“Show me what you got, you cocky little fucker,” a coach says to an 11-year-old Zlatan Ibrahimović in this adaptation of the Swedish footballer’s 2011 autobiography. It could quite easily serve as the I Am Zlatan‘s unofficial film tagline: the origin story of one of the sporting world’s self-proclaimed superhumans whose overt arrogance and unshakeable self-belief feeds his reputation as an outspoken but widely adored maverick.
It’s hardly surprising, then, that Jens Sjögren’s film opts to focus largely on the struggles – the confrontations and controversy – of this colourful, charismatic character. From a screenplay penned by Jakob Beckman and the book’s co-author David Lagercrantz, it’s a decision that proves more than a little shrewd. I Am Zlatan, a welcome deviation from the familiar sport movie formula, largely avoids the cliché-ridden pitfalls that have come to define the genre, and is all the more compelling for it.
While its structure is hardly novel – chronicling the rise of Sweden’s all-time record goalscorer from humble beginnings as the son of Balkan immigrants in the Rosengård district of Malmö to his high-profile transfer to Italian giants Juventus in 2004 – in opting to shift the focus to its subject’s off-field antics, Sjögren’s movie becomes something deeper and more interesting. Disruptive at school, talented but temperamental on the pitch, the film explores Zlatan’s poverty-stricken childhood and dysfunctional family life not as a tool to push the rags-to-riches tale but to instead examine how his environment ultimately shaped him. How the anger and survival instinct helped mould him into Zlatan the player and indeed Zlatan the personality.
Such intriguing storytelling is suitably matched by the performances of the film’s central duo. As the young Ibrahimović, Dominic Andersson Bajraktati dazzles. But it’s Granit Rushiti, playing Zlatan through his late teens and early twenties, who is most striking here. His performance, in which he meticulously captures his character’s mannerisms – the walk, the stance, the dry sense of humour – is made all the more impressive by the fact that Rushiti himself appears to be half-decent with a football at his feet. The sequences at Malmö’s training ground, however fleeting, are some of the most convincing and believable of any football film ever made.

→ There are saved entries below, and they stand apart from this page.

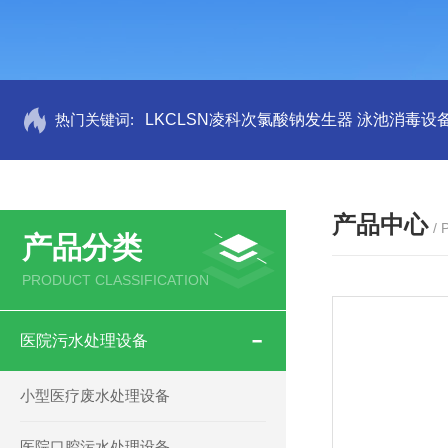
热门关键词:
LKCLSN凌科次氯酸钠发生器 泳池消毒设
产品中心
/
产品分类
PRODUCT CLASSIFICATION
医院污水处理设备
小型医疗废水处理设备
医院口腔污水处理设备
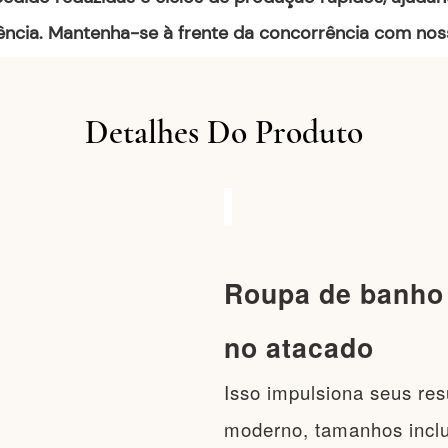
ncia. Mantenha-se à frente da concorrência com nos
Detalhes Do Produto
Roupa de banho
no atacado
Isso impulsiona seus re
moderno, tamanhos inclu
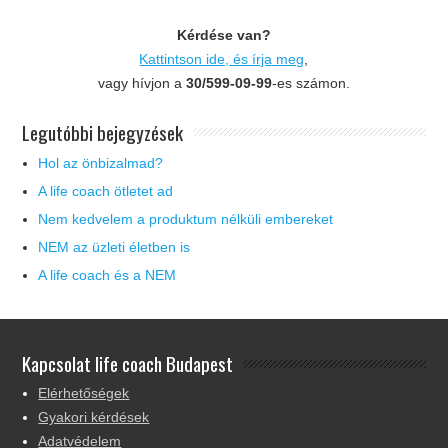
Kérdése van?
Kattintson ide, és írja meg
,
vagy hívjon a
30/599-09-99
-es számon.
Legutóbbi bejegyzések
Hol az önbizalmad?
A life coach ötletet ad
Nem kedvelem a produktum nélküli embereket
NEM az üzleti életben is
A life coach és a NEM
Kapcsolat life coach Budapest
Elérhetőségek
Gyakori kérdések
Adatvédelem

It makes for a story that quickly becomes more than the sum of its parts: an incredibly watchable football film that, needless to say, is not really about football at all. Rather, I Am Zlatan serves as a captivating look at the fine line between success and failure, between hero and villain, and the truth that, sometimes, it takes only the most uncompromising attitude to make it to the very top.